1. Patients with high suppressor of tumorigenicity 2 (ST2) levels at the initiation of graft-vs-host-disease (GVHD) therapy were more likely to have treatment-resistant GVHD and to die within 6 months of therapy initiation.
2. Plasma ST2 values measured at day 14 after transplantation is a better predictor of death without pre-transplant disease relapse than other known risk factors.
Evidence Rating Level: 2 (Good)
Study Rundown: High dose glucocorticoids are the standard of care for treatment of GVHD, a common complication following allogeneic hematopoietic stem-cell transplantation. Patient response to therapy is variable, and non-responders have a higher mortality. This study marks suppressor of ST2 as a biomarker that might allow prospective identification on patients likely not to respond.
The ability to identify patients at high risk of death before the development of GVHD would allow for better clinical management and earlier interventions. While samples from patients were collected prospectively, the ability of ST2 to predict outcomes might be overestimated as prediction models were developed using retrospectively defined data sets. Further investigations with a larger population might better assess the stratifying ability of ST2.
ST2 is a recently identified interleukin-1 receptor thought to be important in switching type 2 helper (TH2) cells towards type 1 helper (TH1) cell behavior, which might be important in the pathogenesis of GVHD.

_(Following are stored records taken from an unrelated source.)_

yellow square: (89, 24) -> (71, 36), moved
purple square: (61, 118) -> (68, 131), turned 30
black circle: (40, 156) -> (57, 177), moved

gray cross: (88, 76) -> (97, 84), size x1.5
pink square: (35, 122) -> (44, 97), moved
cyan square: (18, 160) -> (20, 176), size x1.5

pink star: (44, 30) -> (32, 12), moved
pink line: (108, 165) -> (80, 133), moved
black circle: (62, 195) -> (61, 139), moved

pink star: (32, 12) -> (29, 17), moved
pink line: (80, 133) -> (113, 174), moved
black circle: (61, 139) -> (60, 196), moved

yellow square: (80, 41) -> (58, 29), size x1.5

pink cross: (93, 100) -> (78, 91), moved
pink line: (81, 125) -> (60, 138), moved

Relevant Reading: Graft-versus-Host Disease Treatment: Predictors of Survival
In-Depth [prospective cohort study]: Patients with GVHD (n=381) were divided into two groups on the basis of response status to glucocorticoids at day 28. Patients with high ST2 values at initiation of therapy were found to be 2.3 times as likely to have treatment-resistant GVHD compared to those with low ST2 values (95% confidence interval, 1.5 to 3.6).
The survival difference between patients with high GVHD grade and low ST2 concentration and patients with low GVHD grade and high ST2 concentration was 53% (p<0.001), indicating that the biomarker value was more important than clinical grade in predicting outcome.
ST2 concentrations were measured on day 14 after transplantation in 94 patients with no GVHD and 208 patients who subsequently developed grade I to IV GVHD, and also in an independent set of 75 patients. A high ST2 concentration on day 14 after transplantation was significantly associated with an increased six-month risk of mortality without relapse of pre-transplant disease.